The task: Nothing more is wanted than an exact repeat of the data below.

Record excerpts:
------------------------------------
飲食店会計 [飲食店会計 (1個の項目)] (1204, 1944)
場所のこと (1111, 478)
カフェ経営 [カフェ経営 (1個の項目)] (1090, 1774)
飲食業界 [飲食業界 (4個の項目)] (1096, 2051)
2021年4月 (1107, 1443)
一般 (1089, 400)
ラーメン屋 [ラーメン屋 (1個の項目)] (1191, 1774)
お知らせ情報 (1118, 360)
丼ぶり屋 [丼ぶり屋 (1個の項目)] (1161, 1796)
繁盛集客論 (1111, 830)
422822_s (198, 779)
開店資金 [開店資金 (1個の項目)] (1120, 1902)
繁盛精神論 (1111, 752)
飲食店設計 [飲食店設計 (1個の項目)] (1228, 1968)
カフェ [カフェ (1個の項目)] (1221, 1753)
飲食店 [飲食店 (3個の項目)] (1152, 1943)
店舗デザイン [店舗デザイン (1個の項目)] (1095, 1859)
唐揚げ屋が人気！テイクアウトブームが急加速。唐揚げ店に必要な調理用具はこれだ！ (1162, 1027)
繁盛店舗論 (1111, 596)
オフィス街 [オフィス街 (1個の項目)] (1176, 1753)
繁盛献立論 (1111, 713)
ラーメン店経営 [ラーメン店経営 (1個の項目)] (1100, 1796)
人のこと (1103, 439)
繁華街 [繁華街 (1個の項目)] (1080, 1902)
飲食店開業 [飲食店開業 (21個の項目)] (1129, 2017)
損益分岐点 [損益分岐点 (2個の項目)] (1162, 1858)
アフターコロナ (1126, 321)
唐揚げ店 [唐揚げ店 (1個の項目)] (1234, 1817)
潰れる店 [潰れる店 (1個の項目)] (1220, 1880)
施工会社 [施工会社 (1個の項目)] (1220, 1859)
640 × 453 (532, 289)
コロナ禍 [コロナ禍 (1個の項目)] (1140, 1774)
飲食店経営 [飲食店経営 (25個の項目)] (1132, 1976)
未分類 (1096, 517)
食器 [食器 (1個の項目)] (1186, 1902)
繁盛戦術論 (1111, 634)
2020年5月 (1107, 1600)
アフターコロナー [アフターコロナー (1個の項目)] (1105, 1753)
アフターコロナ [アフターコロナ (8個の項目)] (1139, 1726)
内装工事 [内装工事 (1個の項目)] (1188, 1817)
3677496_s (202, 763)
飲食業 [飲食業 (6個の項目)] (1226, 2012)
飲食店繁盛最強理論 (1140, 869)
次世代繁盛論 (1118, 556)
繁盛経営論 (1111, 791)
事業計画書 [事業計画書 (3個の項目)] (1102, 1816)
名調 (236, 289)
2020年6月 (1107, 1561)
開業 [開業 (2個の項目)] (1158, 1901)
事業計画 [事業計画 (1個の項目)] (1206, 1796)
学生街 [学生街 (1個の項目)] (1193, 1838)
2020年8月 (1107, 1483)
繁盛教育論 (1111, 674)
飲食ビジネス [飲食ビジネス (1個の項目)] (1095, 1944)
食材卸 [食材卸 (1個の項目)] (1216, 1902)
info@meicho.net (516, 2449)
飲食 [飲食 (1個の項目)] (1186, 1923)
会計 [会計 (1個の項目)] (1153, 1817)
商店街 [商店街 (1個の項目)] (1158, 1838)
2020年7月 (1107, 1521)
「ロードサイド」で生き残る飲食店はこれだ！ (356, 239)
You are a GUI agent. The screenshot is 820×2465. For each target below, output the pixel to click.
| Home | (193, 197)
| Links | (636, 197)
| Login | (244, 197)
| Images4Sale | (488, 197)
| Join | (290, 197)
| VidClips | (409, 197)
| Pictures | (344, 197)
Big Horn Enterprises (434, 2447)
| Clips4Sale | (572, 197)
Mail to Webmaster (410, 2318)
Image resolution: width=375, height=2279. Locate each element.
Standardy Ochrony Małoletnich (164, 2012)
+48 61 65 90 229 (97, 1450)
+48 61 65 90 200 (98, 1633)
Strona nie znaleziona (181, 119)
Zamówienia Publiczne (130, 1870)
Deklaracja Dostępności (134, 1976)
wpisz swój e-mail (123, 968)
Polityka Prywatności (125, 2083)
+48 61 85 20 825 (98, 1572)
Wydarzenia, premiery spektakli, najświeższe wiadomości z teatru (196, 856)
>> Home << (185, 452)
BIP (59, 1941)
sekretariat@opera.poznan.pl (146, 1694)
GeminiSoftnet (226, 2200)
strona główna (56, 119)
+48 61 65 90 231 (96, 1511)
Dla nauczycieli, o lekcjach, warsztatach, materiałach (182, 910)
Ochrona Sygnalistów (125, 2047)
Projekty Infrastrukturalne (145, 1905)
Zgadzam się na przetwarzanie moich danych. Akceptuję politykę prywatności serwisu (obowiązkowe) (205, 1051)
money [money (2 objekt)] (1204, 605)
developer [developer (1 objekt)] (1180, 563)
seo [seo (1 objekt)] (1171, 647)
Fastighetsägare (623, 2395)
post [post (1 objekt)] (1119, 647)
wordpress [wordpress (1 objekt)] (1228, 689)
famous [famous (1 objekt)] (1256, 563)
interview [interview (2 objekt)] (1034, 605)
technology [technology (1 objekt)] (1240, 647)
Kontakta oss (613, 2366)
------------------------------------
Result for this exercise:
飲食店会計 [飲食店会計 (1個の項目)] (1204, 1944)
場所のこと (1111, 478)
カフェ経営 [カフェ経営 (1個の項目)] (1090, 1774)
飲食業界 [飲食業界 (4個の項目)] (1096, 2051)
2021年4月 (1107, 1443)
一般 (1089, 400)
ラーメン屋 [ラーメン屋 (1個の項目)] (1191, 1774)
お知らせ情報 (1118, 360)
丼ぶり屋 [丼ぶり屋 (1個の項目)] (1161, 1796)
繁盛集客論 (1111, 830)
422822_s (198, 779)
開店資金 [開店資金 (1個の項目)] (1120, 1902)
繁盛精神論 (1111, 752)
飲食店設計 [飲食店設計 (1個の項目)] (1228, 1968)
カフェ [カフェ (1個の項目)] (1221, 1753)
飲食店 [飲食店 (3個の項目)] (1152, 1943)
店舗デザイン [店舗デザイン (1個の項目)] (1095, 1859)
唐揚げ屋が人気！テイクアウトブームが急加速。唐揚げ店に必要な調理用具はこれだ！ (1162, 1027)
繁盛店舗論 (1111, 596)
オフィス街 [オフィス街 (1個の項目)] (1176, 1753)
繁盛献立論 (1111, 713)
ラーメン店経営 [ラーメン店経営 (1個の項目)] (1100, 1796)
人のこと (1103, 439)
繁華街 [繁華街 (1個の項目)] (1080, 1902)
飲食店開業 [飲食店開業 (21個の項目)] (1129, 2017)
損益分岐点 [損益分岐点 (2個の項目)] (1162, 1858)
アフターコロナ (1126, 321)
唐揚げ店 [唐揚げ店 (1個の項目)] (1234, 1817)
潰れる店 [潰れる店 (1個の項目)] (1220, 1880)
施工会社 [施工会社 (1個の項目)] (1220, 1859)
640 × 453 (532, 289)
コロナ禍 [コロナ禍 (1個の項目)] (1140, 1774)
飲食店経営 [飲食店経営 (25個の項目)] (1132, 1976)
未分類 (1096, 517)
食器 [食器 (1個の項目)] (1186, 1902)
繁盛戦術論 (1111, 634)
2020年5月 (1107, 1600)
アフターコロナー [アフターコロナー (1個の項目)] (1105, 1753)
アフターコロナ [アフターコロナ (8個の項目)] (1139, 1726)
内装工事 [内装工事 (1個の項目)] (1188, 1817)
3677496_s (202, 763)
飲食業 [飲食業 (6個の項目)] (1226, 2012)
飲食店繁盛最強理論 (1140, 869)
次世代繁盛論 (1118, 556)
繁盛経営論 (1111, 791)
事業計画書 [事業計画書 (3個の項目)] (1102, 1816)
名調 (236, 289)
2020年6月 (1107, 1561)
開業 [開業 (2個の項目)] (1158, 1901)
事業計画 [事業計画 (1個の項目)] (1206, 1796)
学生街 [学生街 (1個の項目)] (1193, 1838)
2020年8月 (1107, 1483)
繁盛教育論 (1111, 674)
飲食ビジネス [飲食ビジネス (1個の項目)] (1095, 1944)
食材卸 [食材卸 (1個の項目)] (1216, 1902)
info@meicho.net (516, 2449)
飲食 [飲食 (1個の項目)] (1186, 1923)
会計 [会計 (1個の項目)] (1153, 1817)
商店街 [商店街 (1個の項目)] (1158, 1838)
2020年7月 (1107, 1521)
「ロードサイド」で生き残る飲食店はこれだ！ (356, 239)
You are a GUI agent. The screenshot is 820×2465. For each target below, output the pixel to click.
| Home | (193, 197)
| Links | (636, 197)
| Login | (244, 197)
| Images4Sale | (488, 197)
| Join | (290, 197)
| VidClips | (409, 197)
| Pictures | (344, 197)
Big Horn Enterprises (434, 2447)
| Clips4Sale | (572, 197)
Mail to Webmaster (410, 2318)
Image resolution: width=375, height=2279. Locate each element.
Standardy Ochrony Małoletnich (164, 2012)
+48 61 65 90 229 (97, 1450)
+48 61 65 90 200 (98, 1633)
Strona nie znaleziona (181, 119)
Zamówienia Publiczne (130, 1870)
Deklaracja Dostępności (134, 1976)
wpisz swój e-mail (123, 968)
Polityka Prywatności (125, 2083)
+48 61 85 20 825 (98, 1572)
Wydarzenia, premiery spektakli, najświeższe wiadomości z teatru (196, 856)
>> Home << (185, 452)
BIP (59, 1941)
sekretariat@opera.poznan.pl (146, 1694)
GeminiSoftnet (226, 2200)
strona główna (56, 119)
+48 61 65 90 231 (96, 1511)
Dla nauczycieli, o lekcjach, warsztatach, materiałach (182, 910)
Ochrona Sygnalistów (125, 2047)
Projekty Infrastrukturalne (145, 1905)
Zgadzam się na przetwarzanie moich danych. Akceptuję politykę prywatności serwisu (obowiązkowe) (205, 1051)
money [money (2 objekt)] (1204, 605)
developer [developer (1 objekt)] (1180, 563)
seo [seo (1 objekt)] (1171, 647)
Fastighetsägare (623, 2395)
post [post (1 objekt)] (1119, 647)
wordpress [wordpress (1 objekt)] (1228, 689)
famous [famous (1 objekt)] (1256, 563)
interview [interview (2 objekt)] (1034, 605)
technology [technology (1 objekt)] (1240, 647)
Kontakta oss (613, 2366)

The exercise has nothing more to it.